Title: No sense of history beyond the history we sense
Subtitle: Church history between philosophy and theology of history
Author(s): SALEMINK, Theo
Journal: Bijdragen
Volume: 61    Issue: 4   Date: 2000   
Pages: 437-458
DOI: 10.2143/BIJ.61.4.565625

Abstract :
A question that occupies centre stage in what the Germans call ‘Zeitgeschichte’ – the historiography of our own time, i.e. the nineteenth and especially the twentieth century, reads: How much inner coherence can still be discerned in this modern age with its unprecedented change and devastation?
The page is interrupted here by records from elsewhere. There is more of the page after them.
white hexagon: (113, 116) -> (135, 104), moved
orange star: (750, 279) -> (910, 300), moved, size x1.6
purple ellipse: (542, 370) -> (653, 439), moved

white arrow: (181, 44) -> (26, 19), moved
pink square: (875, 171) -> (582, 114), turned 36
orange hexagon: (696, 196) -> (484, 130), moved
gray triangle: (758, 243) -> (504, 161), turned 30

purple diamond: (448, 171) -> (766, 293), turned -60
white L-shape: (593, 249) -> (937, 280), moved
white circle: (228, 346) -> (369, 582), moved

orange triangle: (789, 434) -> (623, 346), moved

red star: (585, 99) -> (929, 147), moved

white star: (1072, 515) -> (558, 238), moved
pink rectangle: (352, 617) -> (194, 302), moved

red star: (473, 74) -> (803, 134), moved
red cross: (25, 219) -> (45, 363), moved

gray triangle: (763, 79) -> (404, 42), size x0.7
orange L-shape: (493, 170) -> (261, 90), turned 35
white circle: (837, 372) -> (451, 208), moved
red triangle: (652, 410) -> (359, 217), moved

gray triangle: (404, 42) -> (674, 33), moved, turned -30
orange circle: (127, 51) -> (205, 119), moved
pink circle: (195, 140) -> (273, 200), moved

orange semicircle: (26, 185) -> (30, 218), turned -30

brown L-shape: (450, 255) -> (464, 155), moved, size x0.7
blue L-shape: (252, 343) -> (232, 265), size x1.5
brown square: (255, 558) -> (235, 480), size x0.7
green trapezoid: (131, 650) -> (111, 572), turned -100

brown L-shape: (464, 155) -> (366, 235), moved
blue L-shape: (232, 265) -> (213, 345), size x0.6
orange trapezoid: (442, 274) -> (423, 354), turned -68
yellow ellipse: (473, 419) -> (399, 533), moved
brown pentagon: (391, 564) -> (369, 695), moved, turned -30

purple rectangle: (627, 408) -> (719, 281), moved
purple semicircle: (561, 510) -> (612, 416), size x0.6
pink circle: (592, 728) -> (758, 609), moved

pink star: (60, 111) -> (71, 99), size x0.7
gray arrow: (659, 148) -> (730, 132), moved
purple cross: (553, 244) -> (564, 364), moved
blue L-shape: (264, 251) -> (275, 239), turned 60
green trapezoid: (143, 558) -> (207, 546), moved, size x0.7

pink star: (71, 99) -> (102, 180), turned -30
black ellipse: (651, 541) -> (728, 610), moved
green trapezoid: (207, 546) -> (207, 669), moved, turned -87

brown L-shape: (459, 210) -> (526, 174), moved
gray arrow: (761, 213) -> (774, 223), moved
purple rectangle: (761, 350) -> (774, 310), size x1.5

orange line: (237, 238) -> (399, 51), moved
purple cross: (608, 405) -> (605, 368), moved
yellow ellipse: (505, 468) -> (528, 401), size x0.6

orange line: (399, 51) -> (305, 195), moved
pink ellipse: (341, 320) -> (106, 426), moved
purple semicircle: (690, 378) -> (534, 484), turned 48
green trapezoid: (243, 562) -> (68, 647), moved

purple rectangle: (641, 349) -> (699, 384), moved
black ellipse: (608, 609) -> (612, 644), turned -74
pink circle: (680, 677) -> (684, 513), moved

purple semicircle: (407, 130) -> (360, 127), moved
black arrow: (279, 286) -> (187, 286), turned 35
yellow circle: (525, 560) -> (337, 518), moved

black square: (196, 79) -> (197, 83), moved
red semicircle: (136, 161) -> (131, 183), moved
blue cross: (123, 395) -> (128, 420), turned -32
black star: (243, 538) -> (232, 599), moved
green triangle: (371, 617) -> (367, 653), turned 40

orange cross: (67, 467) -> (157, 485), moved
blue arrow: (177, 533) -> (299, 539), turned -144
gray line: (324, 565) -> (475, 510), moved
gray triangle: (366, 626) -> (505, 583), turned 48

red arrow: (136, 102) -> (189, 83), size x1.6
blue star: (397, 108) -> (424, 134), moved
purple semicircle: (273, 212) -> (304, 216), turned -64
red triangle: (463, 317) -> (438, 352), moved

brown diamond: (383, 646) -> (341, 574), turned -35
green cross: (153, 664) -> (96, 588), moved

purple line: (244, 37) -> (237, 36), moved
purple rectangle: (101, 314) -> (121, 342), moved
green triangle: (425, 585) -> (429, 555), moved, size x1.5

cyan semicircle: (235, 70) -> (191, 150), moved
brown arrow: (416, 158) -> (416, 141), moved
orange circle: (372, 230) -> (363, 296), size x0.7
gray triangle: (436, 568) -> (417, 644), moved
Is there any significant meaning for humanity to be ‘discovered’ in the near infinite number of events that fill this period? Does religion and God still make sense? In this essay, which is an attempt to reflect on the twentieth century at the point where philosophy, theology and (church) history meet, and in conversation with the Italian philosopher Vattimo, Salemink pursues this question in a number of steps. The first step is an analysis of the four clusters of metaphors concerning the coherence of the modern era: preservation, decline, progress, and revolution and of their crisis at the end of the twentieth century. The second step is a short description of Vattimo’s position and of the critic on Vattimo by Jonkers in his article. Salemink: “Although at first I had many reservations, especially about his ‘romantic leap’ towards such things as kenosis and caritas, after subsequent reflection, as is clear from this article, I have been increasingly taken by his attempt. In fact, I have undertaken a defence of Vattimo against the kind of critique which, while critical of Vattimo, regards a transcendent limit to modernity as either desirable or possible. I sought to historicise Vattimo.” Perhaps a foundation is to be found for the ‘limit of love’ (the caritas criterion), which does not secretly invoke transcendence. Such an anchoring could be obtained via the phenomenon of ‘tradition’, with the meaning of a ‘historical library’. Salemink: “I have in fact linked him with older movements within Western theology itself that have reflected on a ‘religionless Christianity’ – with the philosophy and theology of history of dialectical theologians like Bonhoeffer, Barth and Miskotte, but especially with Arend Th. Van Leeuwen, and via his mediation with Karl Marx, the anonymous theologian of the nineteenth century. The solution offered by both Van Leeuwen and Vattimo is debatable, but not the challenge – not even for those who advance good arguments for the view that a transcendent God offers a better foundation for a critical limit to the modern delusion of omnipotence.”